Records supplied =
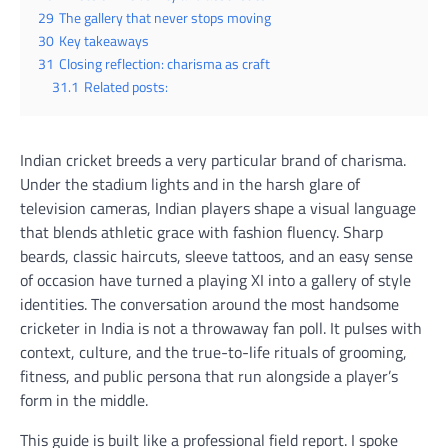
29
The gallery that never stops moving
30
Key takeaways
31
Closing reflection: charisma as craft
31.1
Related posts:
Indian cricket breeds a very particular brand of charisma.
Under the stadium lights and in the harsh glare of
television cameras, Indian players shape a visual language
that blends athletic grace with fashion fluency. Sharp
beards, classic haircuts, sleeve tattoos, and an easy sense
of occasion have turned a playing XI into a gallery of style
identities. The conversation around the most handsome
cricketer in India is not a throwaway fan poll. It pulses with
context, culture, and the true-to-life rituals of grooming,
fitness, and public persona that run alongside a player’s
form in the middle.
This guide is built like a professional field report. I spoke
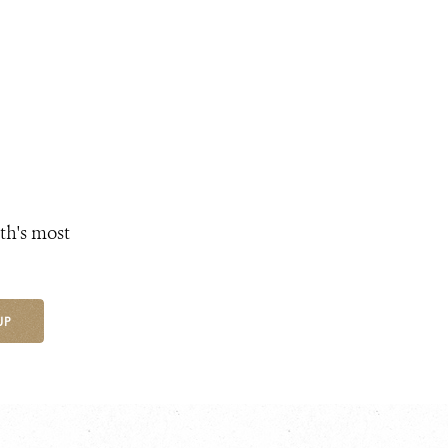
th's most
UP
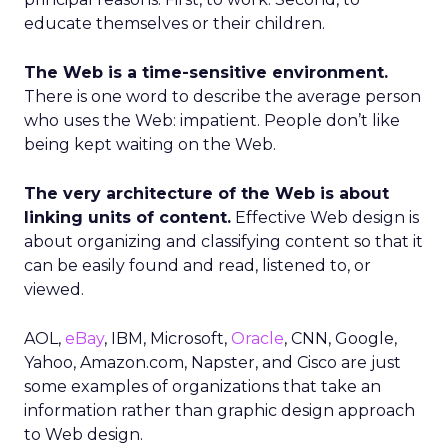
educate themselves or their children.
The Web is a time-sensitive environment.
There is one word to describe the average person
who uses the Web: impatient. People don’t like
being kept waiting on the Web.
The very architecture of the Web is about
linking units of content.
Effective Web design is
about organizing and classifying content so that it
can be easily found and read, listened to, or
viewed.
AOL,
eBay
, IBM, Microsoft,
Oracle
, CNN, Google,
Yahoo, Amazon.com, Napster, and Cisco are just
some examples of organizations that take an
information rather than graphic design approach
to Web design.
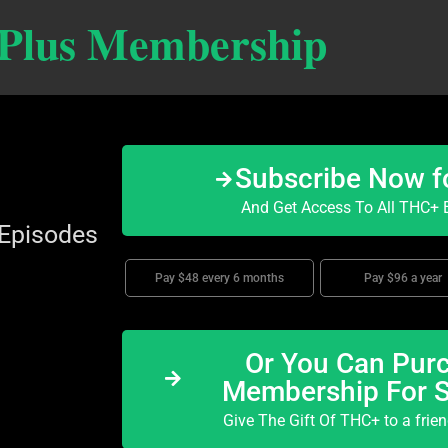
 Plus Membership
Subscribe Now f
And Get Access To All THC+ E
 Episodes
Pay $48 every 6 months
Pay $96 a year
Or You Can Purc
Membership For 
Give The Gift Of THC+ to a frie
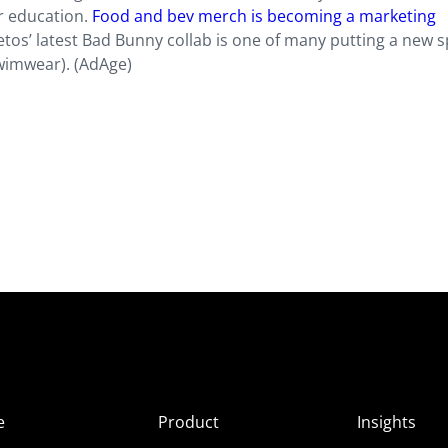
r education.
Food and bev merch is becoming a marketing
etos’ latest Bad Bunny collab is one of many putting a new s
wimwear). (AdAge)
e
Product
Insights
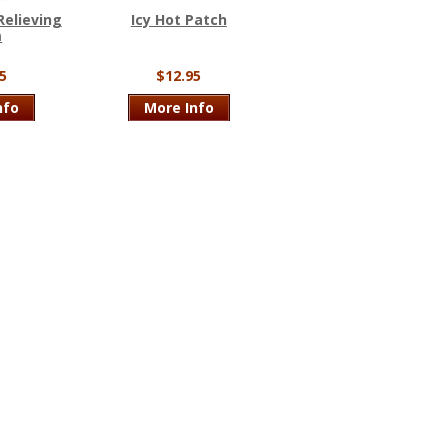
Relieving
Icy Hot Patch
m
5
$12.95
nfo
More Info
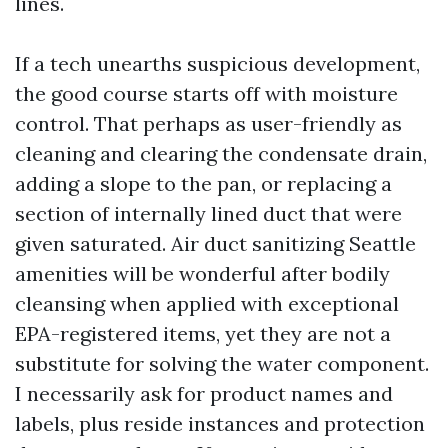
lines.
If a tech unearths suspicious development,
the good course starts off with moisture
control. That perhaps as user-friendly as
cleaning and clearing the condensate drain,
adding a slope to the pan, or replacing a
section of internally lined duct that were
given saturated. Air duct sanitizing Seattle
amenities will be wonderful after bodily
cleansing when applied with exceptional
EPA-registered items, yet they are not a
substitute for solving the water component.
I necessarily ask for product names and
labels, plus reside instances and protection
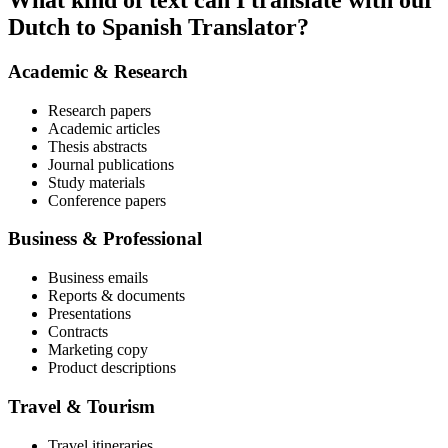
What kind of text can I translate with our
Dutch to Spanish Translator?
Academic & Research
Research papers
Academic articles
Thesis abstracts
Journal publications
Study materials
Conference papers
Business & Professional
Business emails
Reports & documents
Presentations
Contracts
Marketing copy
Product descriptions
Travel & Tourism
Travel itineraries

Exercise =
Reproduce, word for word, only the lines in the records above from the line with "context, culture, and" through the line with "being kept waiting on the Web.", including both ends; omit the pictures.

Answer to the exercise =
context, culture, and the true-to-life rituals of grooming,
fitness, and public persona that run alongside a player’s
form in the middle.
This guide is built like a professional field report. I spoke
th's most
UP
educate themselves or their children.
The Web is a time-sensitive environment.
There is one word to describe the average person
who uses the Web: impatient. People don’t like
being kept waiting on the Web.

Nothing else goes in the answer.